> [Work item]
Your answer should be the records, copied exactly, with the pictures removed.

(Stored data)
= = = =

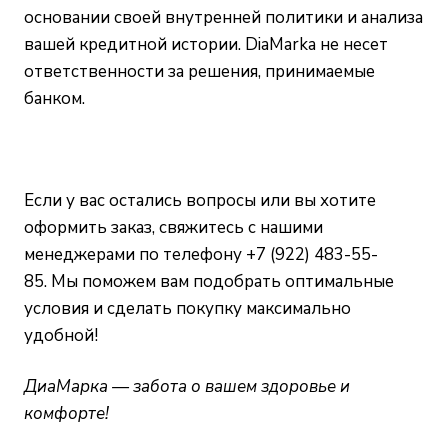
основании своей внутренней политики и анализа
вашей кредитной истории. DiaMarka не несет
ответственности за решения, принимаемые
банком.
Если у вас остались вопросы или вы хотите
оформить заказ, свяжитесь с нашими
менеджерами по телефону +7 (922) 483-55-
85. Мы поможем вам подобрать оптимальные
условия и сделать покупку максимально
удобной!
ДиаМарка — забота о вашем здоровье и
комфорте!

= = = =

> [Solution to this task]
основании своей внутренней политики и анализа
вашей кредитной истории. DiaMarka не несет
ответственности за решения, принимаемые
банком.
Если у вас остались вопросы или вы хотите
оформить заказ, свяжитесь с нашими
менеджерами по телефону +7 (922) 483-55-
85. Мы поможем вам подобрать оптимальные
условия и сделать покупку максимально
удобной!
ДиаМарка — забота о вашем здоровье и
комфорте!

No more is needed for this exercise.